Joana sonhava tanto com o amor que o mundo a julgava uma mulher apaixonada. Vestia-se de vermelho para provocar ainda mais aquele mundo que lhe atribuía paixões desenfreadas que ela nunca viveu.
Joana sabia que era tema de conversa na rua e nos cafés da esquina onde os homens disputavam a sua atenção quando ela voltava para casa, cansada depois de mais um dia de trabalho. As mulheres roídas de inveja censuravam-na e os homens desejavam-na, sonhando com uma noite bem passada.
Naquela cidade Joana era uma guerra sem tréguas à vista. Ela estava, sem saber, entre as mulheres que queriam defender os maridos e os maridos dispostos a enganar as mulheres.
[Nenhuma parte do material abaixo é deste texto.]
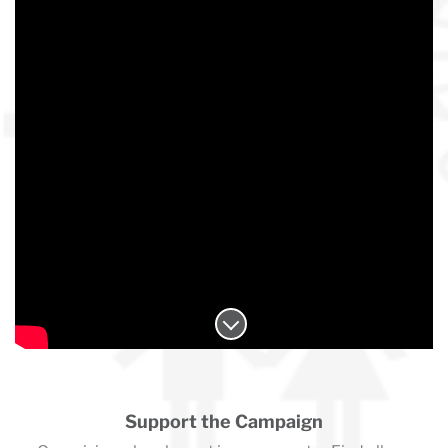
Support the Campaign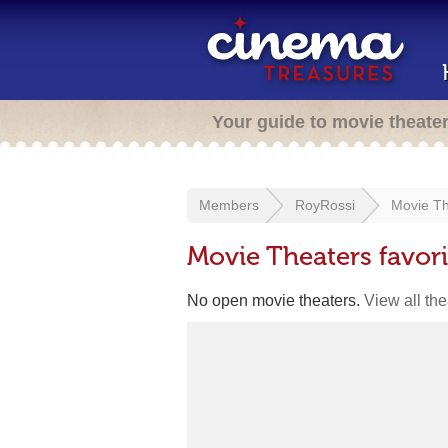
Your guide to movie theate
Members
RoyRossi
Movie Th
Movie Theaters favor
No open movie theaters.
View all th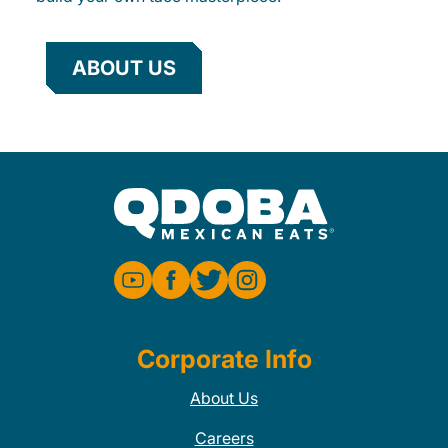
ABOUT US
Corporate Info
About Us
Careers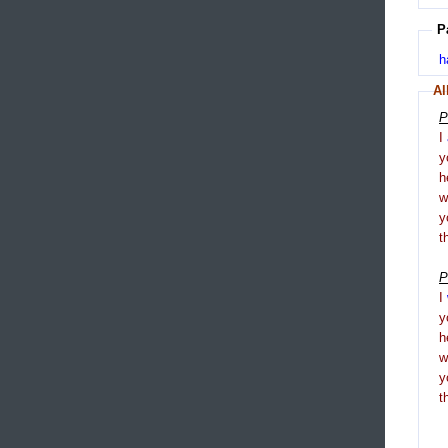
P
h
Al
P
I
y
h
y
t
P
I
y
h
y
t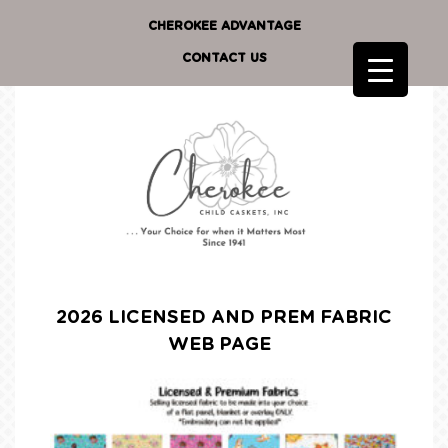
CHEROKEE ADVANTAGE
CONTACT US
2026 LICENSED AND PREM FABRIC
WEB PAGE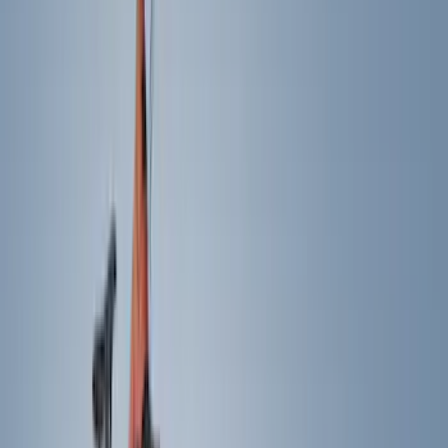
Cash
Points
Filter
Color
Black
(
206
)
Gray
(
41
)
Blue
(
13
)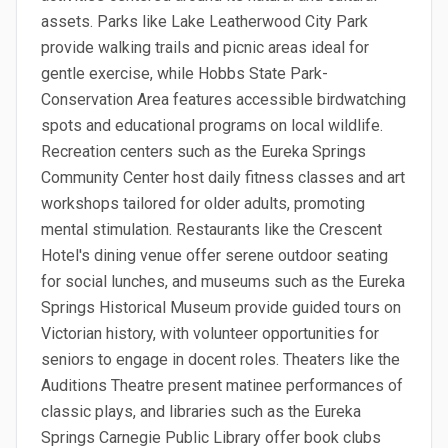
assets. Parks like Lake Leatherwood City Park
provide walking trails and picnic areas ideal for
gentle exercise, while Hobbs State Park-
Conservation Area features accessible birdwatching
spots and educational programs on local wildlife.
Recreation centers such as the Eureka Springs
Community Center host daily fitness classes and art
workshops tailored for older adults, promoting
mental stimulation. Restaurants like the Crescent
Hotel's dining venue offer serene outdoor seating
for social lunches, and museums such as the Eureka
Springs Historical Museum provide guided tours on
Victorian history, with volunteer opportunities for
seniors to engage in docent roles. Theaters like the
Auditions Theatre present matinee performances of
classic plays, and libraries such as the Eureka
Springs Carnegie Public Library offer book clubs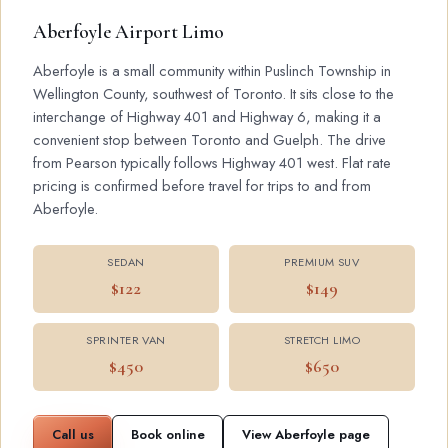
Aberfoyle Airport Limo
Aberfoyle is a small community within Puslinch Township in
Wellington County, southwest of Toronto. It sits close to the
interchange of Highway 401 and Highway 6, making it a
convenient stop between Toronto and Guelph. The drive
from Pearson typically follows Highway 401 west. Flat rate
pricing is confirmed before travel for trips to and from
Aberfoyle.
SEDAN
PREMIUM SUV
$122
$149
SPRINTER VAN
STRETCH LIMO
$450
$650
Call us
Book online
View Aberfoyle page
No entanto, por incrível que possa parecer, ninguém a conhecia, nem sequer sabia o seu nome ou de que vivia. Ninguém sabia que por baixo daquele vestido vermelho, com que desfilava todos os dias aos olhos do mundo, existia uma história negra que a fazia chorar. Do amor, de que tanto se falava, ela só conhecia o sabor da dor. E do cheiro da paixão, de que todas a censuravam, só lhe restava o perfume de uma solidão que todas as noites se entranhava na sua pele.
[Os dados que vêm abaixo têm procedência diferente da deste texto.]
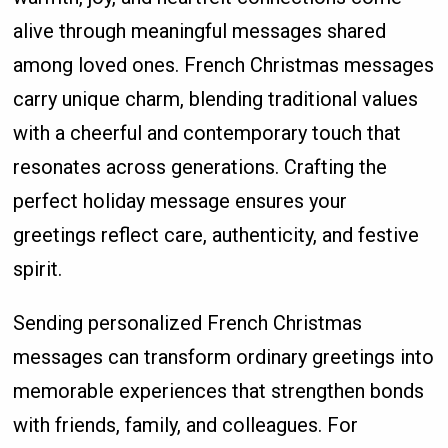
alive through meaningful messages shared
among loved ones. French Christmas messages
carry unique charm, blending traditional values
with a cheerful and contemporary touch that
resonates across generations. Crafting the
perfect holiday message ensures your
greetings reflect care, authenticity, and festive
spirit.
Sending personalized French Christmas
messages can transform ordinary greetings into
memorable experiences that strengthen bonds
with friends, family, and colleagues. For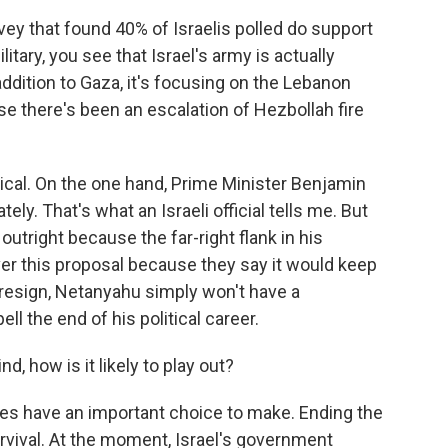
vey that found 40% of Israelis polled do support
litary, you see that Israel's army is actually
ddition to Gaza, it's focusing on the Lebanon
se there's been an escalation of Hezbollah fire
tical. On the one hand, Prime Minister Benjamin
ly. That's what an Israeli official tells me. But
utright because the far-right flank in his
er this proposal because they say it would keep
s resign, Netanyahu simply won't have a
l the end of his political career.
d, how is it likely to play out?
es have an important choice to make. Ending the
urvival. At the moment, Israel's government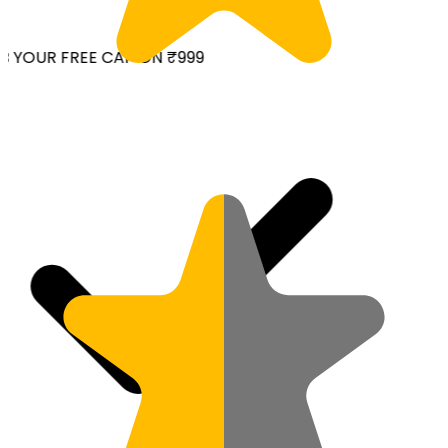
 YOUR FREE CAP ON ₹999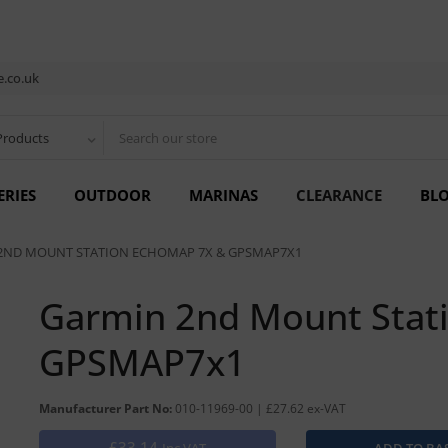
.co.uk
Products
ERIES
OUTDOOR
MARINAS
CLEARANCE
BL
2ND MOUNT STATION ECHOMAP 7X & GPSMAP7X1
Garmin 2nd Mount Stat
GPSMAP7x1
Manufacturer Part No:
010-11969-00 | £27.62 ex-VAT
£33.14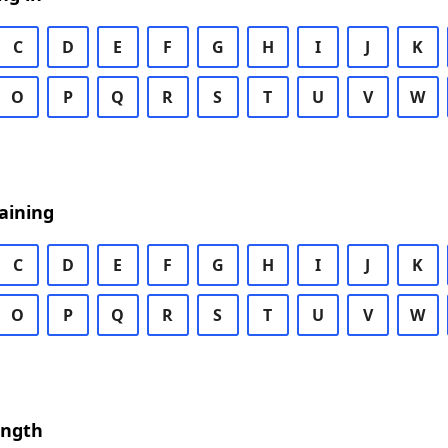
C
D
E
F
G
H
I
J
K
O
P
Q
R
S
T
U
V
W
aining
C
D
E
F
G
H
I
J
K
O
P
Q
R
S
T
U
V
W
ength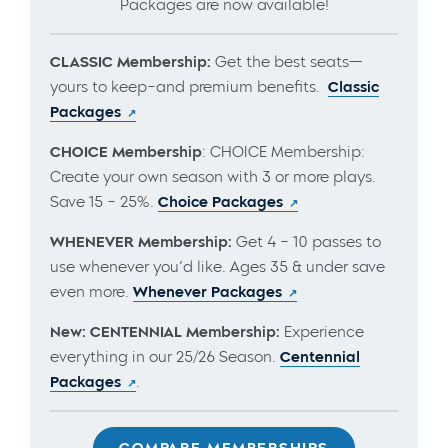
Packages are now available!
CLASSIC Membership:
Get the best seats—
yours to keep–and premium benefits.
Classic
Packages
CHOICE Membership
: CHOICE Membership:
Create your own season with 3 or more plays.
Save 15 – 25%.
Choice Packages
WHENEVER Membership:
Get 4 – 10 passes to
use whenever you’d like. Ages 35 & under save
even more.
Whenever Packages
New: CENTENNIAL Membership:
Experience
everything in our 25/26 Season.
Centennial
Packages
.
COMPARE MEMBERSHIPS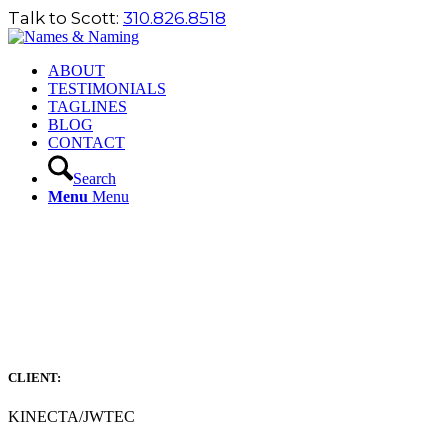
Talk to Scott:
310.826.8518
ABOUT
TESTIMONIALS
TAGLINES
BLOG
CONTACT
Search
Menu
Menu
CLIENT:
KINECTA/JWTEC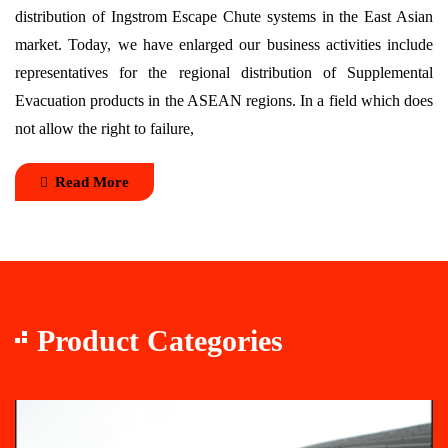
distribution of Ingstrom Escape Chute systems in the East Asian
market. Today, we have enlarged our business activities include
representatives for the regional distribution of Supplemental
Evacuation products in the ASEAN regions. In a field which does
not allow the right to failure,
Read More
Product Categories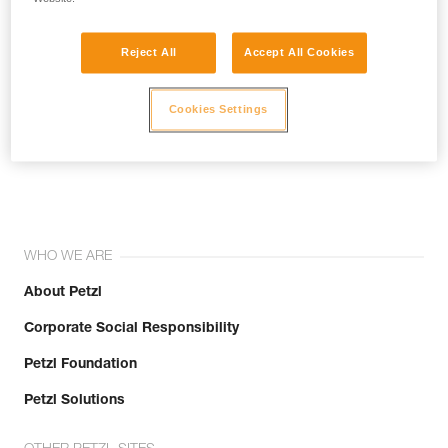
Reject All
Accept All Cookies
Cookies Settings
Join the community!
WHO WE ARE
About Petzl
Corporate Social Responsibility
Petzl Foundation
Petzl Solutions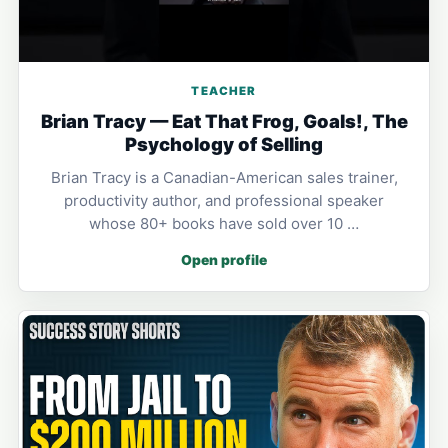
TEACHER
Brian Tracy — Eat That Frog, Goals!, The
Psychology of Selling
Brian Tracy is a Canadian-American sales trainer,
productivity author, and professional speaker
whose 80+ books have sold over 10 …
Open profile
Não estavam enganados os que diziam que ela era feita de amor, porque na verdade o amor era um sonho de que ela não abdicava.
Só que a vida nunca lhe dava o que ela pedia e por isso vivia num velho casarão abandonado entregue às recordações de um passado que tudo lhe roubara. Vivia prisioneira de histórias antigas, no entanto era incriminada pelas fantasias de um mundo que não via as feridas do seu coração e as cicatrizes dos seus pés, que com os anos se habituaram aos espinhos do destino, por vezes demasiado cruel.
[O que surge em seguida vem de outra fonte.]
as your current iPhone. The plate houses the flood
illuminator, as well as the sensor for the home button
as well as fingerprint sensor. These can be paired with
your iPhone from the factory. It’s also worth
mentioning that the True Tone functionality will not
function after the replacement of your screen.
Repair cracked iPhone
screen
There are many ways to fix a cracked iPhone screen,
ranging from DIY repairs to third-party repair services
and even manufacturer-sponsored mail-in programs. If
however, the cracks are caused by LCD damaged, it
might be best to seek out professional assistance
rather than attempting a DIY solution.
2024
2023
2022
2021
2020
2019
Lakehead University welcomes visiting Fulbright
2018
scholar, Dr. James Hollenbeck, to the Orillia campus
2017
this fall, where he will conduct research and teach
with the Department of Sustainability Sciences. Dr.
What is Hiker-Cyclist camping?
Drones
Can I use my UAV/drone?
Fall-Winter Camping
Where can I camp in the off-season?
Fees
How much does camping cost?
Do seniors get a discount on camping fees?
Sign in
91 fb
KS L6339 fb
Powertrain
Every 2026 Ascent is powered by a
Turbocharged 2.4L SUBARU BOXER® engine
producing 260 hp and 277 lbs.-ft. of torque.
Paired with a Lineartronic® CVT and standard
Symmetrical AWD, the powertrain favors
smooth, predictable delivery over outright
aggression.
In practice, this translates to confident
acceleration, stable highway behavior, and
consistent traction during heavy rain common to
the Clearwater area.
Era assim a sua vida e todos os dias cansada de mais um dia vazio passava pela rua apinhada de homens que lhe desejavam o corpo. Caminhava de olhos postos no chão e mesmo assim sentia-lhes o grito do desejo, próprio de quem também sofre por falta de amor.
As esplanadas estavam repletas de mulheres e até ao longe se ouvia o ruído das suas gargalhadas. Não tinham com que ocupar o tempo e por isso reuniam-se ali para apontar o dedo a quem passava na rua. Sentia que lhe seguiam os passos e que a criticavam, mas mesmo com os olhos colados ao alcatrão, para ninguém lhe visse o olhar, ela sentia o cheiro da frieza daquelas mulheres que não tinham tempo para amar e que somente a sabiam incriminar por ter um corpo formoso que fazia renascer a ilusão da paixão nos seus maridos que todos os dias vivam com falta de amor.
Era essa a realidade de Joana, vivia num mundo de desencontros.
Joana entregara-se à solidão depor de ter perdido um amor num passado, um amor que queria esquecer. Por incrível a única forma que arranjou de o esquecer foi deixar a sua aldeia e, na grande cidade, vender o seu corpo a desconhecidos que não a queriam conhecer.
Todos os dias ela vestia essa personagem duma história que não era sua e ia representá-la longe daquele lugar onde durante a noite chorava pelo passado que lhe tinha fugido das mãos. Oferecia o seu corpo a quem precisava de uma companhia perfeita para ganhar a vida. Joana ajuda a alimentar a ilusão de que a beleza pode comprar tudo, por mais que soubesse que são os sentimentos que fazem rodar o mundo.
Depois ao fim do dia, cansada de representar, vestia a sua dura realidade e ainda era julgada pelos olhares de quem não sabia nada da sua vida e a culpava pelas emoções que inocentemente despertava. Uma vida feita de encontros furtivos e desencontros contínuos. Uma vida que era invejada pelas mulheres, que não tinham tempo para amar os homens que a desejavam, enquanto ela sonhava encontrar um amor que tivesse tempo para a compreender e assim pudesse deixar de representar para essa mundo que não a entendia.